10. If you had an exceptional month and earned double of your average month, what (if anything) would you spend it on?
Julie: I would probably take my boys on an African Safari. We all love nature and it would be an opportunity of a lifetime to share the vastness of a beautiful country together and get up close to animals they don’t usually see in their natural habitat. Then, I would invest any left-over money on my continuous development, going to a world class conference or joining an expert mastermind group.
11. What are some of your most rewarding charitable involvements and why?
Julie: I have run personal development programmes for disadvantaged women including women in prison and rural women who are returning to work. I also contribute to cancer charities when I can.
12. Who has been the most influential person to you as you’ve advanced in your career?
Julie: My father, when he was alive. He epitomized leadership for me. He didn’t talk about it, wouldn’t claim to know anything about it but he lived it. He was a true gentleman who was always fair, honest, trustworthy and highly respected. He was a naturally quiet and modest man but could speak well in public.
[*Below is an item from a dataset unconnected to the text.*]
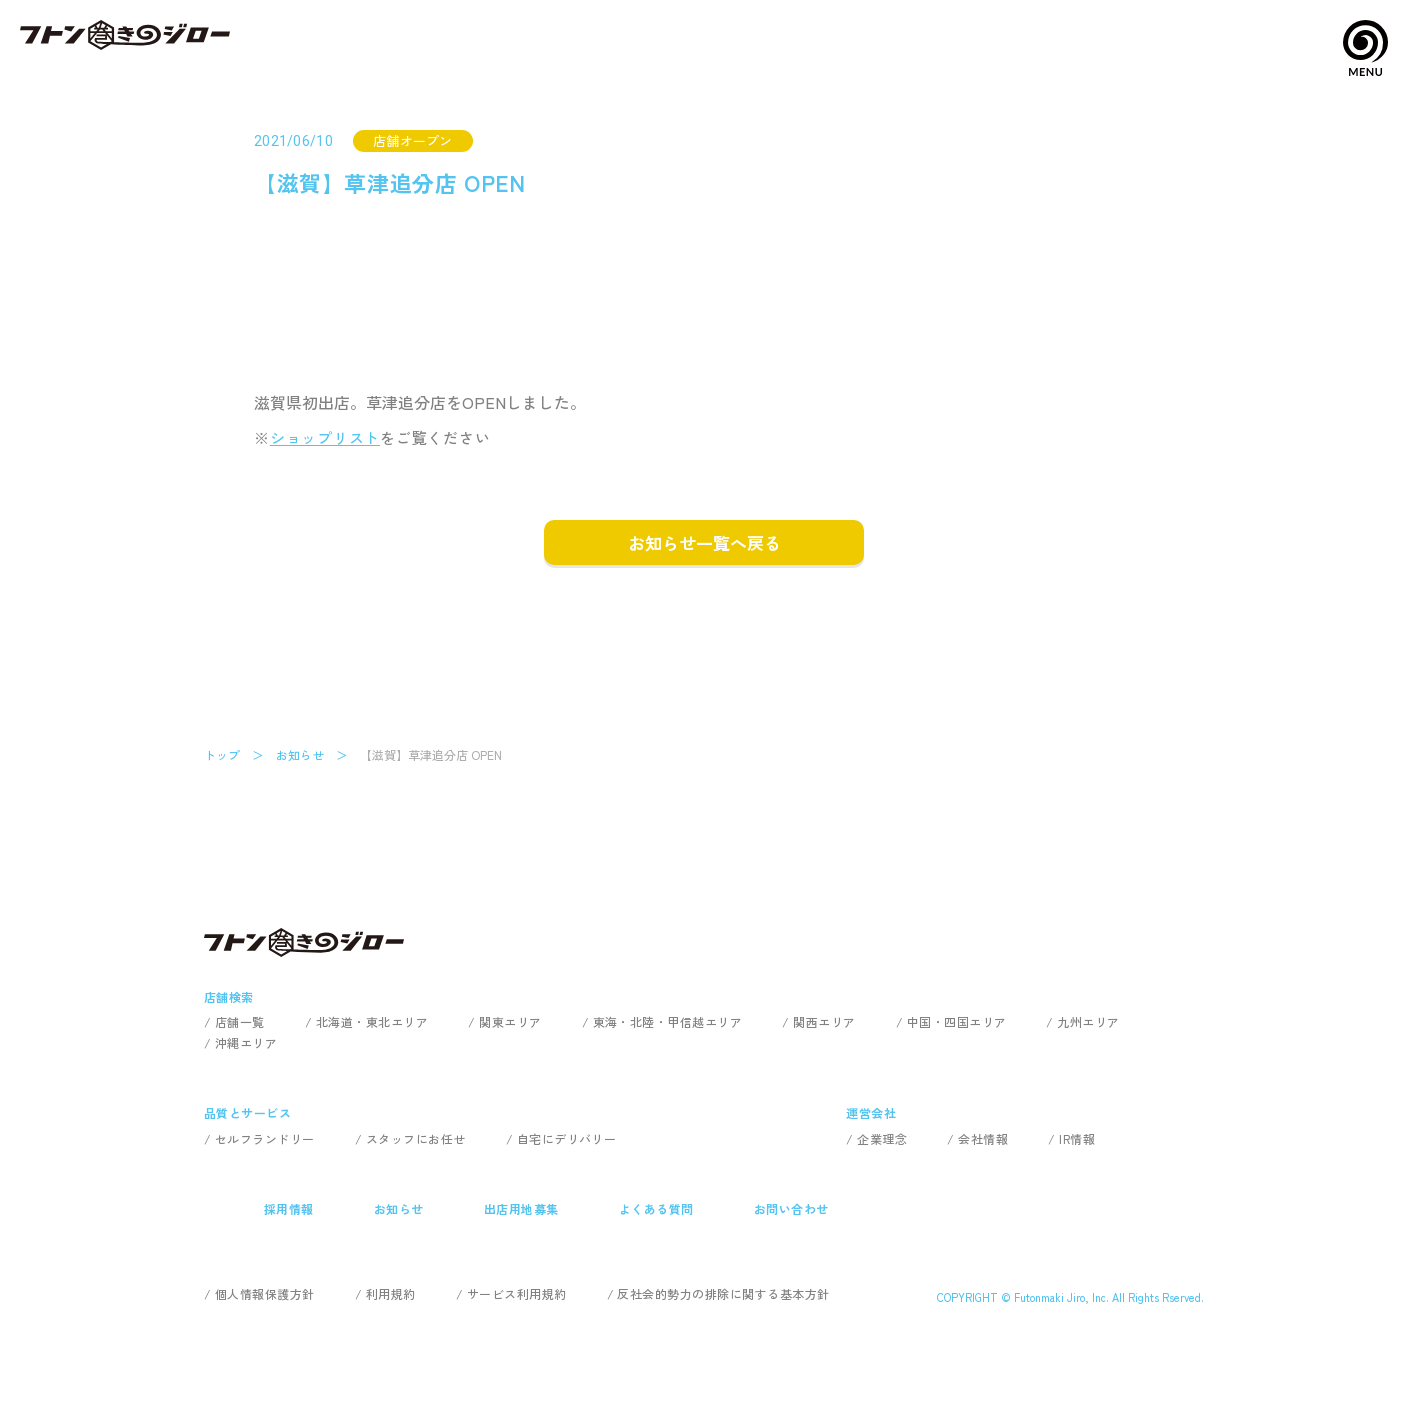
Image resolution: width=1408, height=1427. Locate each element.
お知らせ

He was always selected for positions of authority and responsibility and people described him as their anchor or guiding light. He modelled the way for me in terms of authentic leadership
13. What’s your advice to my someone interested in entrepreneurship?
Julie: I meet many people who want to set up in business because they love what they do, which is a great place to start, but it doesn’t end there. They also need to run a business. It’s not enough to think that as long as they are good enough at what they do, the clients will come. I get frustrated when I see coach training organizations in particular, promising a stream of clients beating a path to the new coach’s door without reference to all the other skills needed to attract and keep them. When you understand that approaching this as a business provides the platform for doing what you love, you’ll never look back. Go for it.